-- Available data --
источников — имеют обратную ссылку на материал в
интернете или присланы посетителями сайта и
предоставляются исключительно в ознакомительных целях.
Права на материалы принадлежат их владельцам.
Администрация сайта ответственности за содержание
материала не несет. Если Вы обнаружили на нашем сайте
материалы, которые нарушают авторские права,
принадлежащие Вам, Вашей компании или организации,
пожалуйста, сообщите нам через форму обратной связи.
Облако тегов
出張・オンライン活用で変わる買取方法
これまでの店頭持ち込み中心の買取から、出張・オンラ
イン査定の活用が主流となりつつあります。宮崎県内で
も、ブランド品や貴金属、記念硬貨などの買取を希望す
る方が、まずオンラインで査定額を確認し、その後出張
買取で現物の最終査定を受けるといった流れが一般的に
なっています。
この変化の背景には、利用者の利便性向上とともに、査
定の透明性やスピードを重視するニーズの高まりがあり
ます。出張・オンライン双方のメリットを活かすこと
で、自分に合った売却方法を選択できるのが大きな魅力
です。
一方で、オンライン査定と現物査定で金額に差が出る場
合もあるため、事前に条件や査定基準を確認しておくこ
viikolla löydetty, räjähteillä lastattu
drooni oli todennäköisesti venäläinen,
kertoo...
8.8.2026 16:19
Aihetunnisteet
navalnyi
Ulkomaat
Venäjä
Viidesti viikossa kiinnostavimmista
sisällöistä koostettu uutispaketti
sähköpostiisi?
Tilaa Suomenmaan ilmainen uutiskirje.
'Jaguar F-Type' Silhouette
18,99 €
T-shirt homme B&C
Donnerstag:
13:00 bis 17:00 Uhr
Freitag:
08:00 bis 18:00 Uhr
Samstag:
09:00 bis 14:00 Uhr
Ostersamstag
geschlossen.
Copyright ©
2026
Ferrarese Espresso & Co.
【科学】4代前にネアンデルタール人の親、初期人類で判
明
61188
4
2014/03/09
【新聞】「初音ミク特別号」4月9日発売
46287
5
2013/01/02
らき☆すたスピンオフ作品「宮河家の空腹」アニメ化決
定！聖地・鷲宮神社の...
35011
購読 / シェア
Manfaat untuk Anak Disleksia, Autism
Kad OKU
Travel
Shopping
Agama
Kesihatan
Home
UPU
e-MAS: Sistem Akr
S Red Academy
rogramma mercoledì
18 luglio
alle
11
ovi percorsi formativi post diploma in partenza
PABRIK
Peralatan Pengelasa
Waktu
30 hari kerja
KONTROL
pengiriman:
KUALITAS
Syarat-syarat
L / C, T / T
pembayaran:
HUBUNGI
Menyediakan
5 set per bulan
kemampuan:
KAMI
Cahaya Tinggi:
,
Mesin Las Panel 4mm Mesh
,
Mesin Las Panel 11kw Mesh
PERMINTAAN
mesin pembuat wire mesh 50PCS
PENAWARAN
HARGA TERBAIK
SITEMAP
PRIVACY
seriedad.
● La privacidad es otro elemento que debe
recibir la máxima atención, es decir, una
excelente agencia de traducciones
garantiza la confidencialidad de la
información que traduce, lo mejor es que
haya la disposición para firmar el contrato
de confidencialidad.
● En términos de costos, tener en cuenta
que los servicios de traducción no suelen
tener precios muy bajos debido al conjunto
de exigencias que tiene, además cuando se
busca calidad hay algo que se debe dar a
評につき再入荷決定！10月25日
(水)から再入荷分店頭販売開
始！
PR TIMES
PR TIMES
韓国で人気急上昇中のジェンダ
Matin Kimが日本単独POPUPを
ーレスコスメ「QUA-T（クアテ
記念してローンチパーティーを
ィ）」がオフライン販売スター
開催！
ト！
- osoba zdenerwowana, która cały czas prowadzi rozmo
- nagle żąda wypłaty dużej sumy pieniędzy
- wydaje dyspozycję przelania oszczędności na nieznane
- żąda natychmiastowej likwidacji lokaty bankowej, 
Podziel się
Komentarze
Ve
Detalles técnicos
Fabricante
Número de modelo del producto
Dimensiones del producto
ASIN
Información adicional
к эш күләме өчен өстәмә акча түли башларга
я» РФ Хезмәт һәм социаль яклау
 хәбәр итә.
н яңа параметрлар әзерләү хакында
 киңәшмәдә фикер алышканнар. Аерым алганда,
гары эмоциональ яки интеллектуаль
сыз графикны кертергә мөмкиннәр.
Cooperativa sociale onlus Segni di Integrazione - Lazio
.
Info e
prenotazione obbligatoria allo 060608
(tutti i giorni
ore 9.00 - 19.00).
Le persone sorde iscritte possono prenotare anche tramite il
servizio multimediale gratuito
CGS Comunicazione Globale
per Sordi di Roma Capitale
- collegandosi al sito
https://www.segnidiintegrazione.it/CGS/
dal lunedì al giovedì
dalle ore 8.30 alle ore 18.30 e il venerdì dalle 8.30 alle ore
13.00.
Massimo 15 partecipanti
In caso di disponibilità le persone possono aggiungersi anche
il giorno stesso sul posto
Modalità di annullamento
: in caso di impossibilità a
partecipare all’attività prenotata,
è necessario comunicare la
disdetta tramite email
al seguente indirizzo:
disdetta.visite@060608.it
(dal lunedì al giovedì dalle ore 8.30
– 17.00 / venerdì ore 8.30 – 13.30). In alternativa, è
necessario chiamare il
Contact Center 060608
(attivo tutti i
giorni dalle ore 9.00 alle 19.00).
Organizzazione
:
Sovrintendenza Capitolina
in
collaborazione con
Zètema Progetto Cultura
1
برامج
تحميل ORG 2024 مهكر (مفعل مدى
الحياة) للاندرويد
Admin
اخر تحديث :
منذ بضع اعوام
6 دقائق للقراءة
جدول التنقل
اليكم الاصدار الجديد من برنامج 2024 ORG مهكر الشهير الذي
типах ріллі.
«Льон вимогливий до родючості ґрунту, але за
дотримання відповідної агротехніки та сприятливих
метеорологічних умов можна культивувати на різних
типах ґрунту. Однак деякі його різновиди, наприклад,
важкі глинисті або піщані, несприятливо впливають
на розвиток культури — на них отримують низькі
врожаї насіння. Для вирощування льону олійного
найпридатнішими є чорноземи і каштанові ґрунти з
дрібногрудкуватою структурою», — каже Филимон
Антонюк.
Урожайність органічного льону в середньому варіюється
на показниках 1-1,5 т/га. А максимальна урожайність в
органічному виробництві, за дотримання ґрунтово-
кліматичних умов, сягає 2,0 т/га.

-- The problem --
Please copy, exactly as written, every line in the listing above from the line with "Información adicional" up to and including the line with "сыз графикны кертергә мөмкиннәр.".

-- Problem solution --
Información adicional
к эш күләме өчен өстәмә акча түли башларга
я» РФ Хезмәт һәм социаль яклау
 хәбәр итә.
н яңа параметрлар әзерләү хакында
 киңәшмәдә фикер алышканнар. Аерым алганда,
гары эмоциональ яки интеллектуаль
сыз графикны кертергә мөмкиннәр.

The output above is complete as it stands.